The documentation of the function rvt_error_qp says both r_lock and
s_lock need to be held when calling that function.
It also asserts using lockdep that both of those locks are held.
rvt_error_qp is called form rvt_send_cq, which is called from
rvt_qp_complete_swqe, which is called from rvt_send_complete, which is
called from rvt_ruc_loopback in two places. Both of these places do not
hold r_lock. Fix this by acquiring a spin_lock of r_lock in both of
these places.
The r_lock acquiring cannot be added in rvt_qp_complete_swqe because
some of its other callers already have r_lock acquired.
Signed-off-by: Niels Dossche <[email protected]>
---
drivers/infiniband/sw/rdmavt/qp.c | 6 +++++-
1 file changed, 5 insertions(+), 1 deletion(-)
diff --git a/drivers/infiniband/sw/rdmavt/qp.c b/drivers/infiniband/sw/rdmavt/qp.c
index ae50b56e8913..3bac4f90a6d6 100644
--- a/drivers/infiniband/sw/rdmavt/qp.c
+++ b/drivers/infiniband/sw/rdmavt/qp.c
@@ -2775,7 +2775,7 @@ void rvt_qp_iter(struct rvt_dev_info *rdi,
EXPORT_SYMBOL(rvt_qp_iter);
/*
- * This should be called with s_lock held.
+ * This should be called with s_lock and r_lock held.
*/
void rvt_send_complete(struct rvt_qp *qp, struct rvt_swqe *wqe,
enum ib_wc_status status)
@@ -3134,7 +3134,9 @@ void rvt_ruc_loopback(struct rvt_qp *sqp)
rvp->n_loop_pkts++;
flush_send:
sqp->s_rnr_retry = sqp->s_rnr_retry_cnt;
+ spin_lock(&sqp->r_lock);
rvt_send_complete(sqp, wqe, send_status);
+ spin_unlock(&sqp->r_lock);
if (local_ops) {
atomic_dec(&sqp->local_ops_pending);
local_ops = 0;
@@ -3188,7 +3190,9 @@ void rvt_ruc_loopback(struct rvt_qp *sqp)
spin_unlock_irqrestore(&qp->r_lock, flags);
serr_no_r_lock:
spin_lock_irqsave(&sqp->s_lock, flags);
+ spin_lock(&sqp->r_lock);
rvt_send_complete(sqp, wqe, send_status);
+ spin_unlock(&sqp->r_lock);
if (sqp->ibqp.qp_type == IB_QPT_RC) {
int lastwqe = rvt_error_qp(sqp, IB_WC_WR_FLUSH_ERR);
--
2.35.1
On Mon, Feb 28, 2022 at 08:51:44PM +0100, Niels Dossche wrote:
> The documentation of the function rvt_error_qp says both r_lock and
> s_lock need to be held when calling that function.
> It also asserts using lockdep that both of those locks are held.
> rvt_error_qp is called form rvt_send_cq, which is called from
> rvt_qp_complete_swqe, which is called from rvt_send_complete, which is
> called from rvt_ruc_loopback in two places.

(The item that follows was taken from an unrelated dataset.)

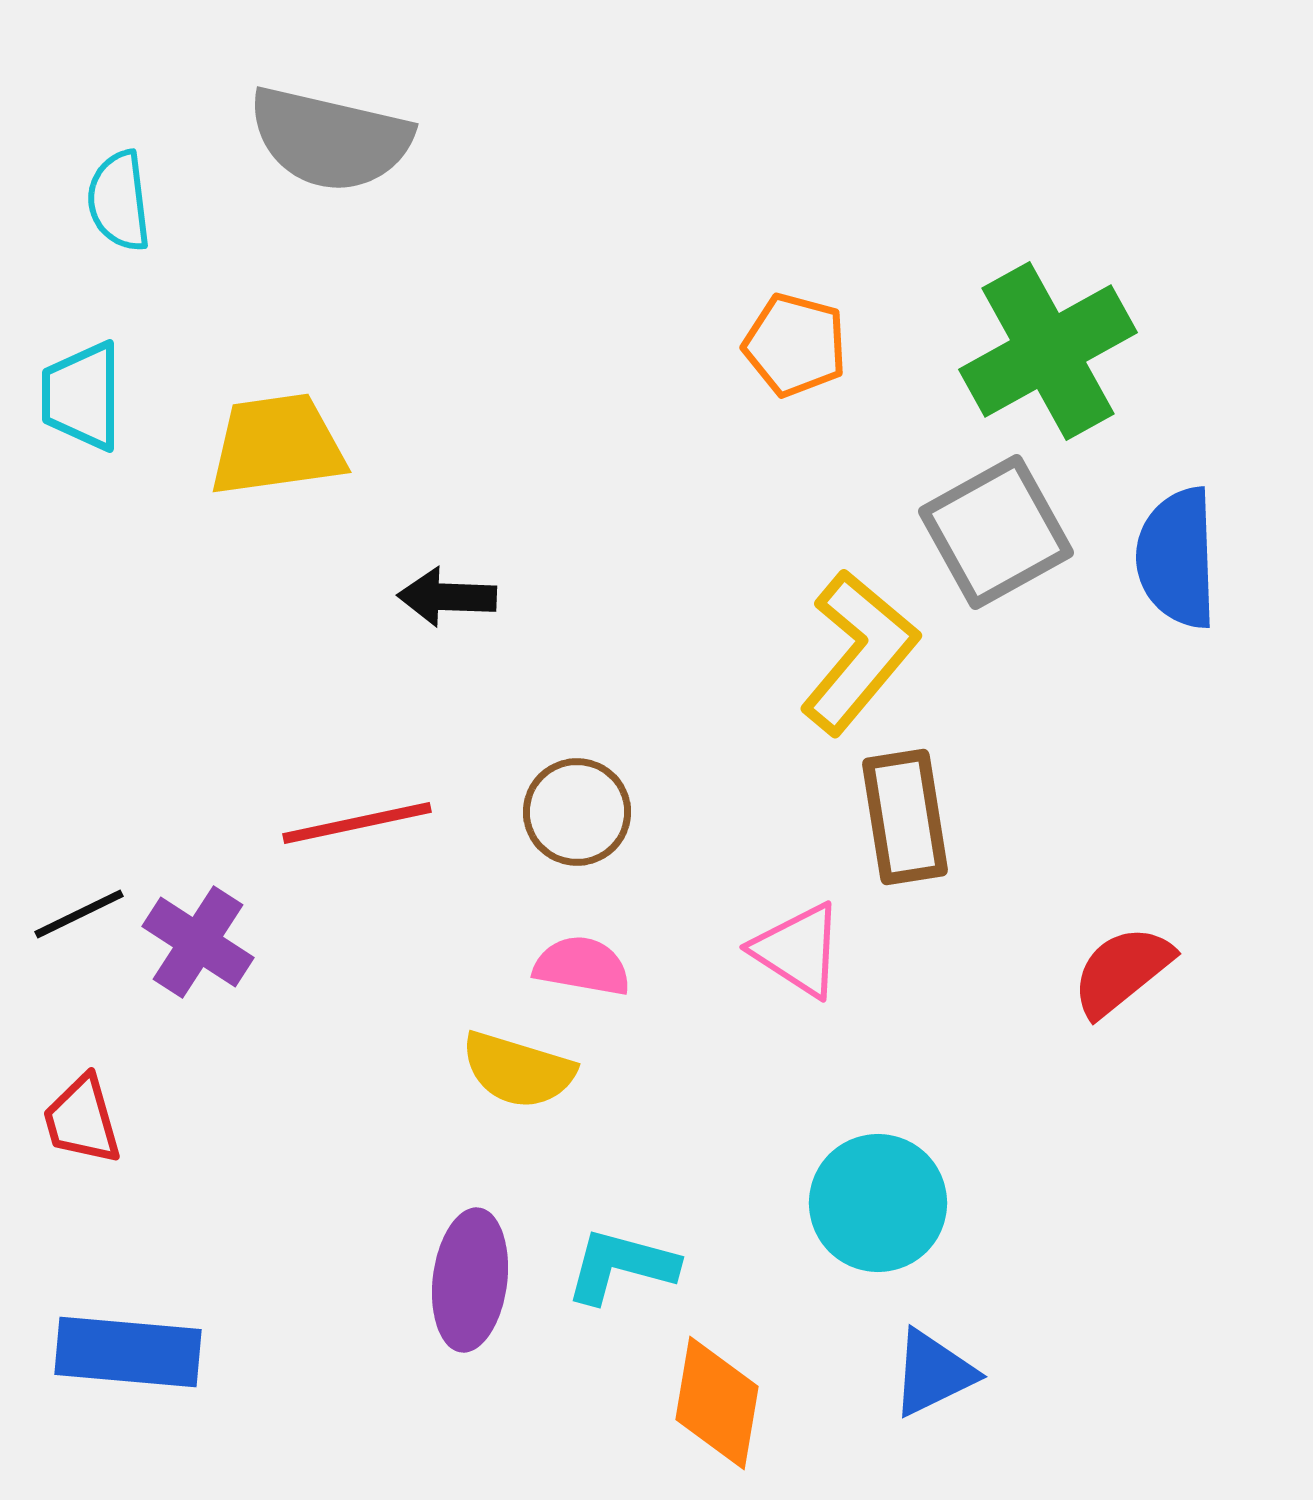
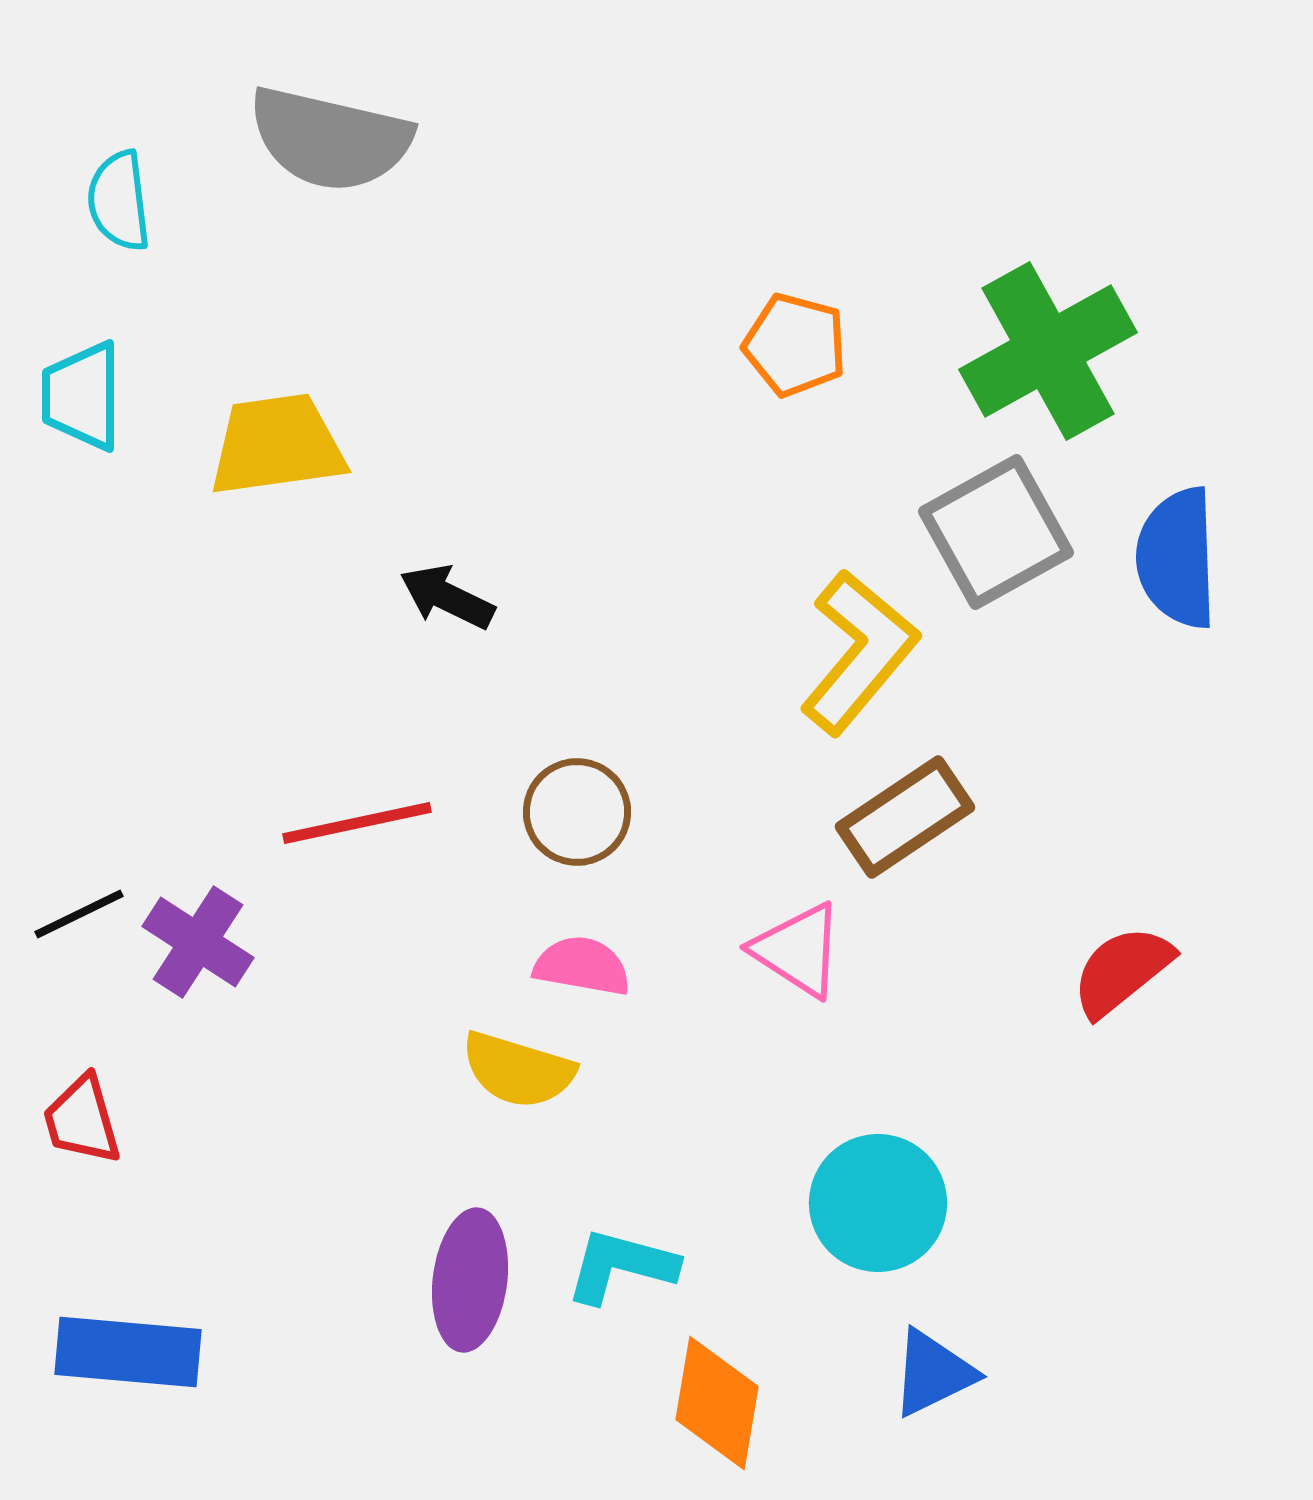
black arrow: rotated 24 degrees clockwise
brown rectangle: rotated 65 degrees clockwise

Both of these places do not
> hold r_lock. Fix this by acquiring a spin_lock of r_lock in both of
> these places.
> The r_lock acquiring cannot be added in rvt_qp_complete_swqe because
> some of its other callers already have r_lock acquired.
>
> Signed-off-by: Niels Dossche <[email protected]>
> ---
> drivers/infiniband/sw/rdmavt/qp.c | 6 +++++-
> 1 file changed, 5 insertions(+), 1 deletion(-)
Applied to for-next, thanks
Jason